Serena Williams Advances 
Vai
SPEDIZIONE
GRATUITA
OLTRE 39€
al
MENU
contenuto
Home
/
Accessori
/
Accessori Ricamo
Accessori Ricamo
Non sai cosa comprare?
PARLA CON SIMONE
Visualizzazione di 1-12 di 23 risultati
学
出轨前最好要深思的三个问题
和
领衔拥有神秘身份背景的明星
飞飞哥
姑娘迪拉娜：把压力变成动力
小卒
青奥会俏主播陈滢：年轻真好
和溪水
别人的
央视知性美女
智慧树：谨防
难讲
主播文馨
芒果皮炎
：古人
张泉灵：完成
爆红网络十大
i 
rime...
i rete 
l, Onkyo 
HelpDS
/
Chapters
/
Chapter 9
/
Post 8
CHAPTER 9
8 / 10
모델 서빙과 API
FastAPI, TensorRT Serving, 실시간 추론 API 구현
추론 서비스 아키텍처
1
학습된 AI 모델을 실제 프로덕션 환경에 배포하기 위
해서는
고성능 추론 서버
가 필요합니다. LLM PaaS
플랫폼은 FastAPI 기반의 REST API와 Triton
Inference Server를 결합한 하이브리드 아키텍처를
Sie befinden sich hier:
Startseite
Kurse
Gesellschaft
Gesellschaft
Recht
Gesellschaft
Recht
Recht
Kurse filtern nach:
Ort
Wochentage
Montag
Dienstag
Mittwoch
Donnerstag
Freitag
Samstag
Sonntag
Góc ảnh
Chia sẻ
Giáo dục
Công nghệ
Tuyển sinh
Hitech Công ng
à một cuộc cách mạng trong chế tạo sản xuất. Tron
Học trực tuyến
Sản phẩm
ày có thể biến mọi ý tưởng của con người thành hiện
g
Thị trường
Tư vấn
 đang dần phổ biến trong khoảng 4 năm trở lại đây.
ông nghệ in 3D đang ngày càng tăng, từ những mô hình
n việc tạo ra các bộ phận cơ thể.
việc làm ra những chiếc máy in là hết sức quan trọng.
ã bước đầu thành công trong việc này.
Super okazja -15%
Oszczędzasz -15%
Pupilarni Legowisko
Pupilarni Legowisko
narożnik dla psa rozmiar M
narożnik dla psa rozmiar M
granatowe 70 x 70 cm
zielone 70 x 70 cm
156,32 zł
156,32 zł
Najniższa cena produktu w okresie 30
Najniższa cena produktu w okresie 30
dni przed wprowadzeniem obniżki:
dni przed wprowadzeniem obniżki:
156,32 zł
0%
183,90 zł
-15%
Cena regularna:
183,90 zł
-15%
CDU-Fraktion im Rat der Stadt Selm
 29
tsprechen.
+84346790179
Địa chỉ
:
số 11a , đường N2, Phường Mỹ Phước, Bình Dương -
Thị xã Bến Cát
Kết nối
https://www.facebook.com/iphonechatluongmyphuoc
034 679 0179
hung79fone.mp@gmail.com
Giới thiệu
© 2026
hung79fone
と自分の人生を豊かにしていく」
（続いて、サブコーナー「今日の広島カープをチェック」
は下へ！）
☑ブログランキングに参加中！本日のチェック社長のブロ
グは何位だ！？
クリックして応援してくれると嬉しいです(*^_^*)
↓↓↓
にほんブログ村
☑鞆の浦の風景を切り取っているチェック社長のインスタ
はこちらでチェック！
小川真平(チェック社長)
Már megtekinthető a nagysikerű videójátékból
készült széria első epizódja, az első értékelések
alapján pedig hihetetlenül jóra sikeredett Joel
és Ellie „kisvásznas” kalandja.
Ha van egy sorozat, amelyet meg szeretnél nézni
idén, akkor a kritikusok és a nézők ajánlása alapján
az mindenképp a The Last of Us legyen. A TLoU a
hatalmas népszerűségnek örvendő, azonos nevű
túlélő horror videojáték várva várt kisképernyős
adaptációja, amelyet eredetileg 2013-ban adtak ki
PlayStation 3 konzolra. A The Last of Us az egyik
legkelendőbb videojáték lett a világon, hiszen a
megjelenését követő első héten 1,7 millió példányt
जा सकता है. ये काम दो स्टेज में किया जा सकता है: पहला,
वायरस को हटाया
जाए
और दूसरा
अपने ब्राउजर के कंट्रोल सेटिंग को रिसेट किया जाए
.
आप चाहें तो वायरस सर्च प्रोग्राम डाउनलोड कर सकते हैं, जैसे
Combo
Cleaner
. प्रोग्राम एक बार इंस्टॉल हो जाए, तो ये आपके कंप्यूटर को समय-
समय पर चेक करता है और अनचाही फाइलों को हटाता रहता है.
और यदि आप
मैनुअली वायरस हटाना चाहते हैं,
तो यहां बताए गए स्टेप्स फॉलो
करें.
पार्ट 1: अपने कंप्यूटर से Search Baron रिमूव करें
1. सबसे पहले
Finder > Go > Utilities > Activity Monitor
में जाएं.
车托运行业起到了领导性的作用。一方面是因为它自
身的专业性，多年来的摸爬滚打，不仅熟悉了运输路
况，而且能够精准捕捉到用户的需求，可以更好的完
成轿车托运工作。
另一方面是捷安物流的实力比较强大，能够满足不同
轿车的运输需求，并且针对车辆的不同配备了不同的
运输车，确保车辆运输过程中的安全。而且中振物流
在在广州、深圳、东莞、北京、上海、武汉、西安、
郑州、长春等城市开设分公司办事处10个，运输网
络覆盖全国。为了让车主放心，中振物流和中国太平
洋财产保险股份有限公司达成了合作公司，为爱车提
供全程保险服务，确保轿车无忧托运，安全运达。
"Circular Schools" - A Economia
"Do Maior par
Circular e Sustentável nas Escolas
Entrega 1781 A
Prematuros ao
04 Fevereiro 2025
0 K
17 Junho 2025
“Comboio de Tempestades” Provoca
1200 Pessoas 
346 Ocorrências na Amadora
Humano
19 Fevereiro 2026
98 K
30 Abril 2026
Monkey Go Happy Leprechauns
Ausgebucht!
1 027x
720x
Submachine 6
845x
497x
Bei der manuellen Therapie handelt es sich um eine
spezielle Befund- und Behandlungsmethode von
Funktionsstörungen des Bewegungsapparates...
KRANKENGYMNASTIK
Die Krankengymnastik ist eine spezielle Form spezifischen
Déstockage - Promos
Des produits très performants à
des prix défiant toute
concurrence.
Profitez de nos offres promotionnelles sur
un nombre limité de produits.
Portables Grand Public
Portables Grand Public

-------------------------

Instructions for the task:
Could you restate the listing above word for word, leaving nothing out?

Task result:
Serena Williams Advances 
Vai
SPEDIZIONE
GRATUITA
OLTRE 39€
al
MENU
contenuto
Home
/
Accessori
/
Accessori Ricamo
Accessori Ricamo
Non sai cosa comprare?
PARLA CON SIMONE
Visualizzazione di 1-12 di 23 risultati
学
出轨前最好要深思的三个问题
和
领衔拥有神秘身份背景的明星
飞飞哥
姑娘迪拉娜：把压力变成动力
小卒
青奥会俏主播陈滢：年轻真好
和溪水
别人的
央视知性美女
智慧树：谨防
难讲
主播文馨
芒果皮炎
：古人
张泉灵：完成
爆红网络十大
i 
rime...
i rete 
l, Onkyo 
HelpDS
/
Chapters
/
Chapter 9
/
Post 8
CHAPTER 9
8 / 10
모델 서빙과 API
FastAPI, TensorRT Serving, 실시간 추론 API 구현
추론 서비스 아키텍처
1
학습된 AI 모델을 실제 프로덕션 환경에 배포하기 위
해서는
고성능 추론 서버
가 필요합니다. LLM PaaS
플랫폼은 FastAPI 기반의 REST API와 Triton
Inference Server를 결합한 하이브리드 아키텍처를
Sie befinden sich hier:
Startseite
Kurse
Gesellschaft
Gesellschaft
Recht
Gesellschaft
Recht
Recht
Kurse filtern nach:
Ort
Wochentage
Montag
Dienstag
Mittwoch
Donnerstag
Freitag
Samstag
Sonntag
Góc ảnh
Chia sẻ
Giáo dục
Công nghệ
Tuyển sinh
Hitech Công ng
à một cuộc cách mạng trong chế tạo sản xuất. Tron
Học trực tuyến
Sản phẩm
ày có thể biến mọi ý tưởng của con người thành hiện
g
Thị trường
Tư vấn
 đang dần phổ biến trong khoảng 4 năm trở lại đây.
ông nghệ in 3D đang ngày càng tăng, từ những mô hình
n việc tạo ra các bộ phận cơ thể.
việc làm ra những chiếc máy in là hết sức quan trọng.
ã bước đầu thành công trong việc này.
Super okazja -15%
Oszczędzasz -15%
Pupilarni Legowisko
Pupilarni Legowisko
narożnik dla psa rozmiar M
narożnik dla psa rozmiar M
granatowe 70 x 70 cm
zielone 70 x 70 cm
156,32 zł
156,32 zł
Najniższa cena produktu w okresie 30
Najniższa cena produktu w okresie 30
dni przed wprowadzeniem obniżki:
dni przed wprowadzeniem obniżki:
156,32 zł
0%
183,90 zł
-15%
Cena regularna:
183,90 zł
-15%
CDU-Fraktion im Rat der Stadt Selm
 29
tsprechen.
+84346790179
Địa chỉ
:
số 11a , đường N2, Phường Mỹ Phước, Bình Dương -
Thị xã Bến Cát
Kết nối
https://www.facebook.com/iphonechatluongmyphuoc
034 679 0179
hung79fone.mp@gmail.com
Giới thiệu
© 2026
hung79fone
と自分の人生を豊かにしていく」
（続いて、サブコーナー「今日の広島カープをチェック」
は下へ！）
☑ブログランキングに参加中！本日のチェック社長のブロ
グは何位だ！？
クリックして応援してくれると嬉しいです(*^_^*)
↓↓↓
にほんブログ村
☑鞆の浦の風景を切り取っているチェック社長のインスタ
はこちらでチェック！
小川真平(チェック社長)
Már megtekinthető a nagysikerű videójátékból
készült széria első epizódja, az első értékelések
alapján pedig hihetetlenül jóra sikeredett Joel
és Ellie „kisvásznas” kalandja.
Ha van egy sorozat, amelyet meg szeretnél nézni
idén, akkor a kritikusok és a nézők ajánlása alapján
az mindenképp a The Last of Us legyen. A TLoU a
hatalmas népszerűségnek örvendő, azonos nevű
túlélő horror videojáték várva várt kisképernyős
adaptációja, amelyet eredetileg 2013-ban adtak ki
PlayStation 3 konzolra. A The Last of Us az egyik
legkelendőbb videojáték lett a világon, hiszen a
megjelenését követő első héten 1,7 millió példányt
जा सकता है. ये काम दो स्टेज में किया जा सकता है: पहला,
वायरस को हटाया
जाए
और दूसरा
अपने ब्राउजर के कंट्रोल सेटिंग को रिसेट किया जाए
.
आप चाहें तो वायरस सर्च प्रोग्राम डाउनलोड कर सकते हैं, जैसे
Combo
Cleaner
. प्रोग्राम एक बार इंस्टॉल हो जाए, तो ये आपके कंप्यूटर को समय-
समय पर चेक करता है और अनचाही फाइलों को हटाता रहता है.
और यदि आप
मैनुअली वायरस हटाना चाहते हैं,
तो यहां बताए गए स्टेप्स फॉलो
करें.
पार्ट 1: अपने कंप्यूटर से Search Baron रिमूव करें
1. सबसे पहले
Finder > Go > Utilities > Activity Monitor
में जाएं.
车托运行业起到了领导性的作用。一方面是因为它自
身的专业性，多年来的摸爬滚打，不仅熟悉了运输路
况，而且能够精准捕捉到用户的需求，可以更好的完
成轿车托运工作。
另一方面是捷安物流的实力比较强大，能够满足不同
轿车的运输需求，并且针对车辆的不同配备了不同的
运输车，确保车辆运输过程中的安全。而且中振物流
在在广州、深圳、东莞、北京、上海、武汉、西安、
郑州、长春等城市开设分公司办事处10个，运输网
络覆盖全国。为了让车主放心，中振物流和中国太平
洋财产保险股份有限公司达成了合作公司，为爱车提
供全程保险服务，确保轿车无忧托运，安全运达。
"Circular Schools" - A Economia
"Do Maior par
Circular e Sustentável nas Escolas
Entrega 1781 A
Prematuros ao
04 Fevereiro 2025
0 K
17 Junho 2025
“Comboio de Tempestades” Provoca
1200 Pessoas 
346 Ocorrências na Amadora
Humano
19 Fevereiro 2026
98 K
30 Abril 2026
Monkey Go Happy Leprechauns
Ausgebucht!
1 027x
720x
Submachine 6
845x
497x
Bei der manuellen Therapie handelt es sich um eine
spezielle Befund- und Behandlungsmethode von
Funktionsstörungen des Bewegungsapparates...
KRANKENGYMNASTIK
Die Krankengymnastik ist eine spezielle Form spezifischen
Déstockage - Promos
Des produits très performants à
des prix défiant toute
concurrence.
Profitez de nos offres promotionnelles sur
un nombre limité de produits.
Portables Grand Public
Portables Grand Public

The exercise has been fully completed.